┌─ MATERIALS PROVIDED

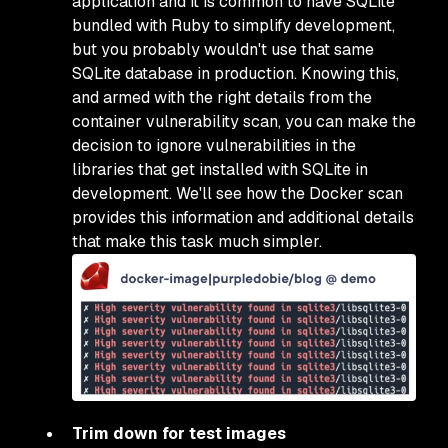
application and it is common to have SQLite
bundled with Ruby to simplify development,
but you probably wouldn't use that same
SQLite database in production. Knowing this,
and armed with the right details from the
container vulnerability scan, you can make the
decision to ignore vulnerabilities in the
libraries that get installed with SQLite in
development. We'll see how the Docker scan
provides this information and additional details
that make this task much simpler.
Trim down for test images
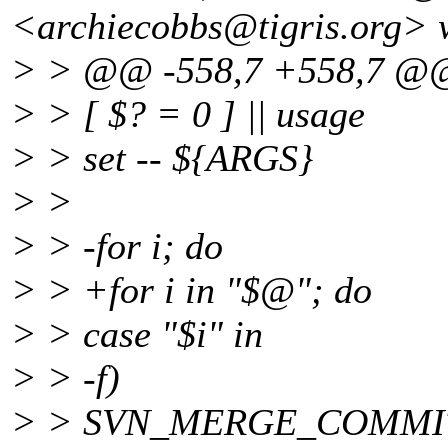
<archiecobbs@tigris.
org> 
> > @@ -558,7 +558,7 @
> > [ $? = 0 ] || usage
> > set -- ${ARGS}
> >
> > -for i; do
> > +for i in "$@"; do
> > case "$i" in
> > -f)
> > SVN_MERGE_COMMIT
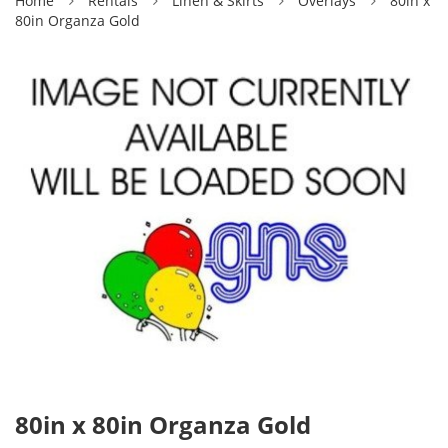
Home
Rentals
Linen & Skirts
Overlays
80in x
80in Organza Gold
80in x 80in Organza Gold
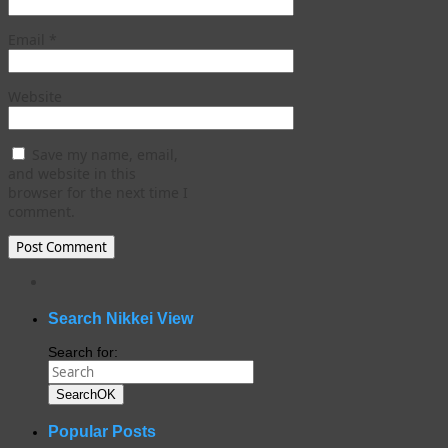
Email
*
Website
Save my name, email,
and website in this
browser for the next time I
comment.
WordPress
gallery
plugin
Search Nikkei View
Search for:
Search
OK
Popular Posts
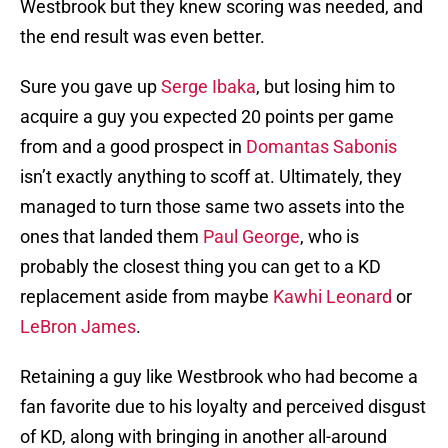
Westbrook but they knew scoring was needed, and
the end result was even better.
Sure you gave up
Serge Ibaka
, but losing him to
acquire a guy you expected 20 points per game
from and a good prospect in
Domantas Sabonis
isn’t exactly anything to scoff at. Ultimately, they
managed to turn those same two assets into the
ones that landed them
Paul George
, who is
probably the closest thing you can get to a KD
replacement aside from maybe
Kawhi Leonard
or
LeBron James
.
Retaining a guy like Westbrook who had become a
fan favorite due to his loyalty and perceived disgust
of KD, along with bringing in another all-around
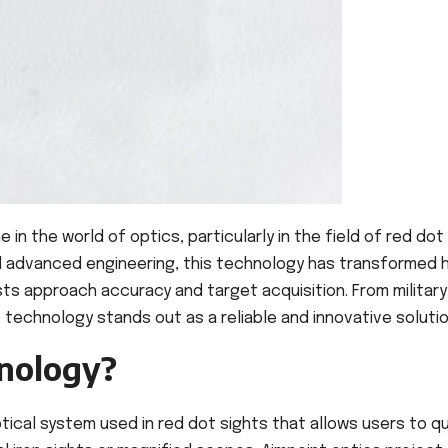
 the world of optics, particularly in the field of red dot
and advanced engineering, this technology has transformed
ts approach accuracy and target acquisition. From military
 technology stands out as a reliable and innovative solutio
nology?
tical system used in red dot sights that allows users to qu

└─

▶ _REQUIRED ACTION_
Where the word "probably" shows up in a line of the entries above, copy that line.

▶ _THE ANSWER_
but you probably wouldn't use that same
probably the closest thing you can get to a KD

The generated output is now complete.